“The world hates change, yet it is the only thing that has brought progress” – Charles Kettering
In today’s dynamic and competitive world, change has become a crucial component of business. It can be in the form of change in business goals, change in organizational structure, change in technology and processes, or change in culture and attitudes. When Helm CONNECT is first introduced to our new customers, it brings change in their organizational and process system. While our implementation specialists ensure smooth transition within your organization, it also becomes the responsibility of the respective change managers within that organization to lead smooth transformation.
Our Implementation specialist, Owen Duckett, spoke at Helm Conference, our annual user conference, about 6 secrets to ensuring exceptional change. Here are his suggestions to make your organization successful.
Secret 1: Measure and track
It is very important to measure the current standing of a department or organization and where it wants to be after successful change has been implemented. Measurement of goals ensure effectiveness of change. It is crucial to measure a few key metrics instead of going after a long list of activities. Once the key metrics are defined and measured, the next step is to incessantly track these metrics.
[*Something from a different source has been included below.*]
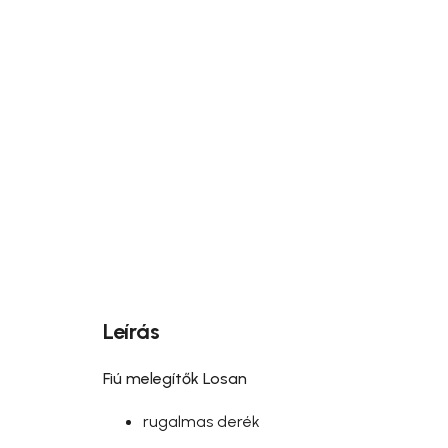
Leírás
Fiú melegítők Losan
rugalmas derék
Tracking should be done not only during the change process but before the start of the process and even after it finishes to make sure the change sticks.
Secret 2: Change vital behaviors
The second secret to leading exceptional change is to identify the “vital moments” which initiate a change in the direction of workflow and will vastly impact the final outcome. It is equally important to identify and set the “critical behaviors”, the actions taken in vital moments, that build the final outcome. While vital moments define the situation for change, critical behaviors impact the course of an individual’s work. These are what need to be changed.
The change manager must lead the change process from the front which means not only showing his/her team how to accept change but also understanding emotional and morale stage of his/her team members during the entire change process. According to Kubler-Ross Change Curve, people go through seven stages of emotions during the change process: Shock, Denial, Frustration, Depression, Experience, Decision and Integration. A change manager must be vigilant of these stages and must wait for the right stage to enforce changes. Generally, the phase between depression and experience is the right stage for introducing change and getting individuals more involved in the process. Every individual goes through these phases at their own pace. While some are early adopters of change, others can be stubborn resisters, but there is a big pack of individuals which are in the middle. The change manager should focus on early adopters and use them as leverage to drive change. The early adopters will give proof of concept to the majority in the middle. The pressure of majority adopting change will make the resisters accept change as well.
Secret 4: Control, connections and character
Most people are resistant to change because it tends to threaten either their control, in the form of authority, routine and autonomy, their connections, in the form of relationships, professional networks and community, or their character, in the form of credibility, reputation and confidence. Threat to control, connections and character causes stress for those affected by the change. To relieve stress the change manager should offer people alternative ways to maintain their control, connections and character. If change is impacting an individual’s routine and predictability, change manager should provide him with a new structure and milestones that they can rely on; if the impact is to an individual’s confidence, he should be given proper reassurance, coaching and praise; when change impacts someone’s skills and ability to do their job they need training and knowledge to meet that new need, sometimes through external resources.
Step 5: Give feedback
Feedback is a pivotal part of the change process. Effective feedback lets the team know if things are being done right and lets them know what “right” is. Effective feedback is frequent, is a conversation, is based on results of actions, targets vital behavior and most importantly focuses on change metrics. The change manager should give positive feedback to his team members more often which will keep them motivated for the change process. If there is any critical feedback, it should be provided as soon as possible.
Step 6: Change is a one-way street
If the decision to go through the change process has been made, it is important to go through the process the whole way. Stopping half way through the process or going back to the “normal” because of resistance to change will not only lead to failure in meeting objectives but will be detrimental to any future change processes. Resistance is a normal part of change and needs to be managed, and this can be done by effective communication, giving right support to individuals and providing different ways to help individuals maintain their control, connections and character.
Change leaders have a big responsibility on their shoulders to ensure smooth and effective transition. These six secrets play a vital role in ensuring successful and exceptional change.